パーマやカラーの後にトリートメントすると

アルカリの成分が髪に残ってしまって、かけたばかりのパーマは取れやすく、

染めたばかりのカラーは色落ちしやすく、髪の状態を不安定にします。

なので

パーマ・カラーのあとはアルカリを除去して等電点で固定するのが理屈です。

この等電点での固定は、トリートメントと違い、少しの間、髪の手触りが固くなります。

これはかなりの酸性状態にするためです。数回のシャンプーで等電点へ戻り手触りが良くなっていきます。

髪の毛はph5の等電点という酸性の状態で安定します。

しかし、酸性の矯正やパーマは、かかりにくいと思われていてあまり見かけません。

殆どの場合。

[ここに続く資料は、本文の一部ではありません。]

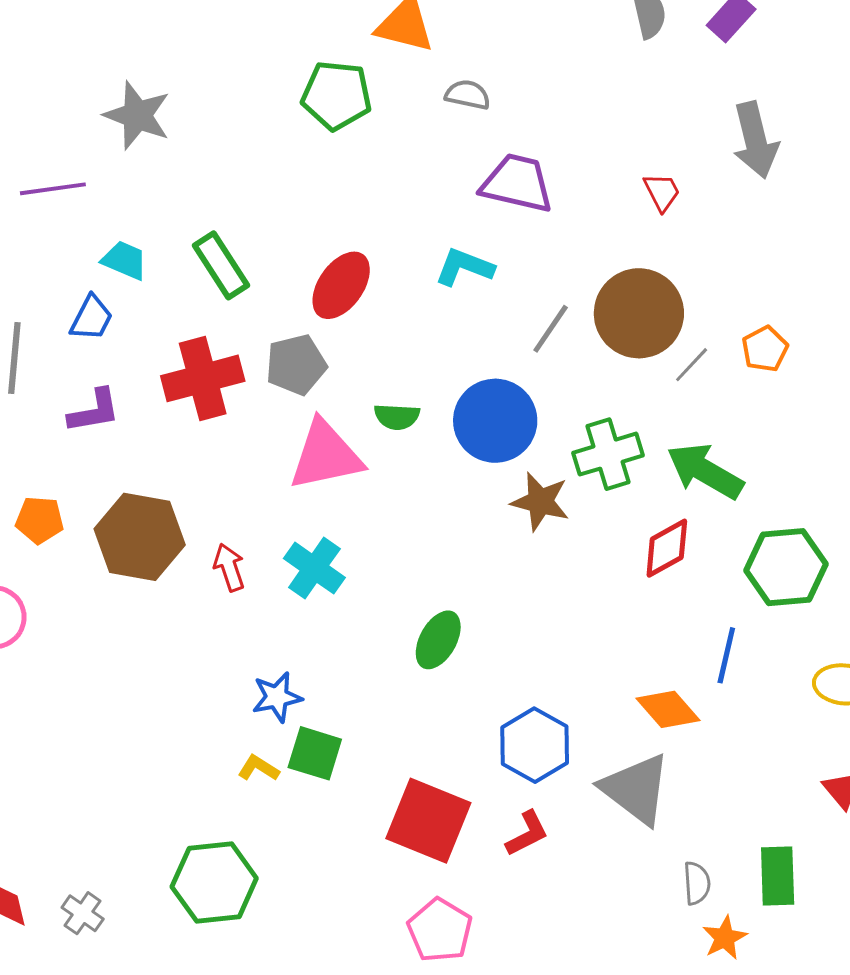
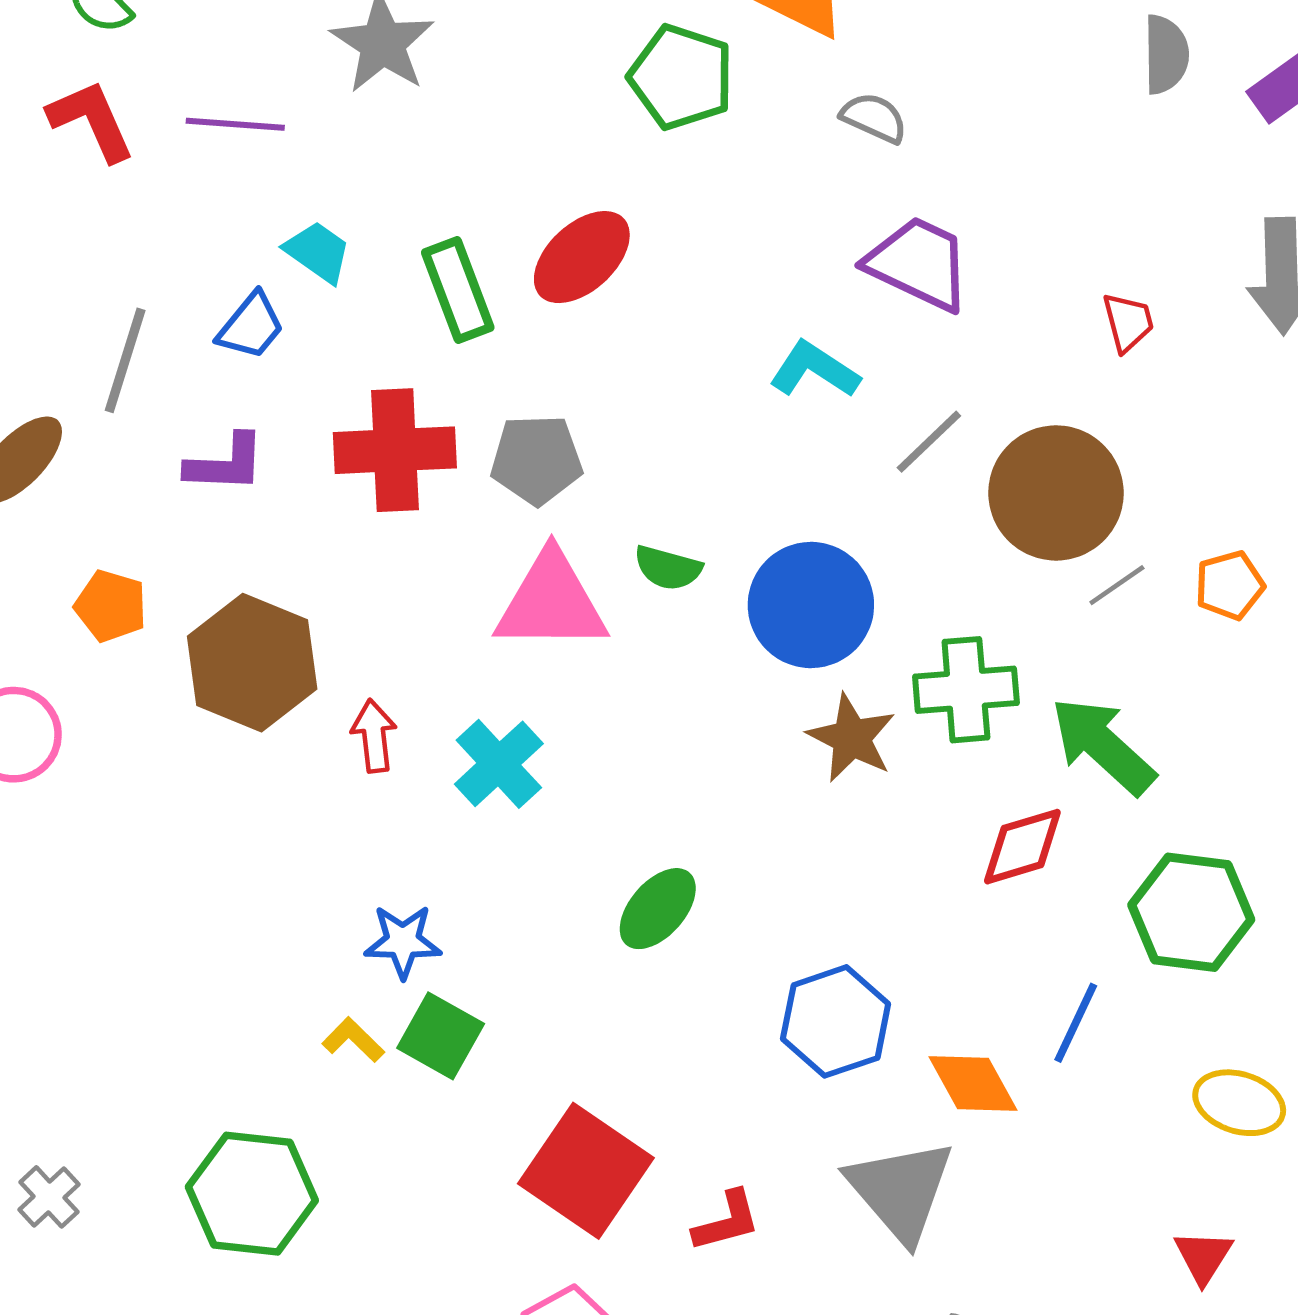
red ellipse: (341, 285) -> (582, 257), moved
gray line: (551, 329) -> (929, 442), moved
blue hexagon: (535, 745) -> (836, 1021), moved

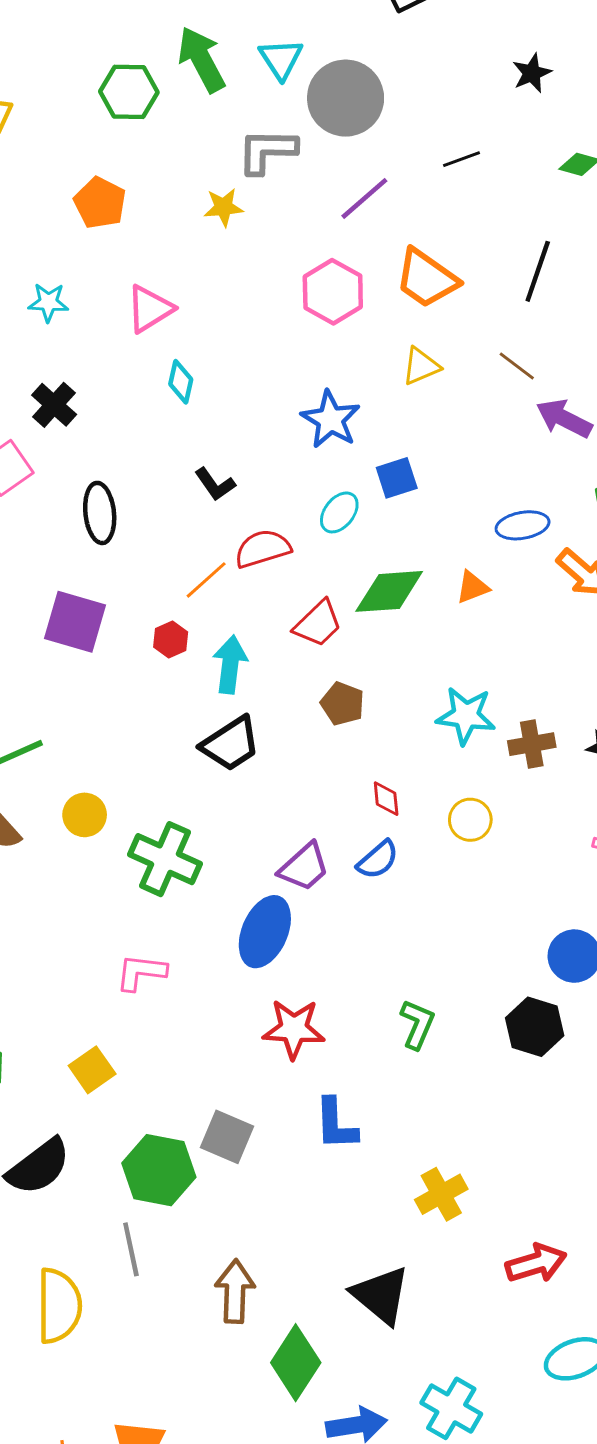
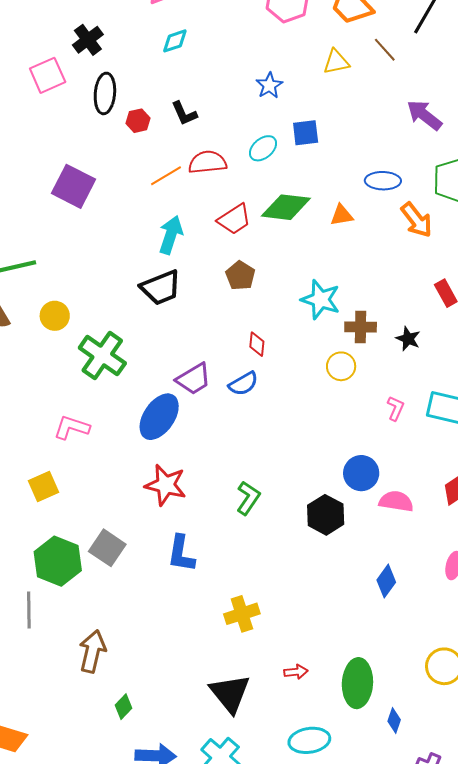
brown line: (517, 366) -> (385, 50), moved
cyan diamond: (181, 382) -> (175, 41), turned 48
blue star: (331, 419) -> (269, 85), size x0.7
black ellipse: (100, 513) -> (105, 93), moved
red hexagon: (171, 640) -> (138, 121), moved
yellow circle: (470, 820) -> (341, 366), moved
yellow square: (92, 1070) -> (43, 486), moved
red arrow: (536, 1263) -> (296, 672), size x0.6
black triangle: (381, 1295) -> (230, 693), moved
green diamond: (296, 1363) -> (123, 707), size x0.5

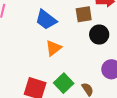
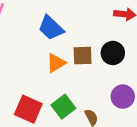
brown square: (84, 14) -> (83, 56), moved

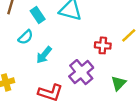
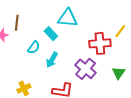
cyan rectangle: (38, 15) -> (51, 34), moved
red cross: (103, 45) -> (100, 43), size x1.5

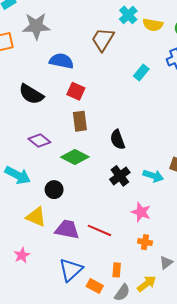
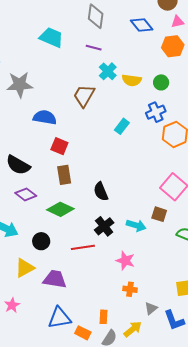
black semicircle: (31, 94) -> (18, 165), moved
yellow triangle: (36, 217) -> (25, 268), turned -50
red line: (99, 230) -> (83, 247), moved, turned -30
blue triangle: (71, 270) -> (59, 318), turned 35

薬剤は、中性〜弱アルカリなので、髪が弱アルカリになります。

(中性の薬でも弱アルカリになります)

ここで補修成分を入れようとしてトリートメントをすると

内部にアルカリが残ってしまいます。

アルカリが残ってしまうと髪が膨らんでキューティクルが浮いてしまうのですが、

浮いたキューティクルは、シャンプーしたり

ブローしたりすると剥がれてしまいます。

こうして美容室を出た直後から

長期に渡って傷みやすい状態をキープする事になってしまいます。


[髪の等電点]・・・毛髪内のタンパク質の結合が主鎖・側鎖ともに安定するpH値のこと。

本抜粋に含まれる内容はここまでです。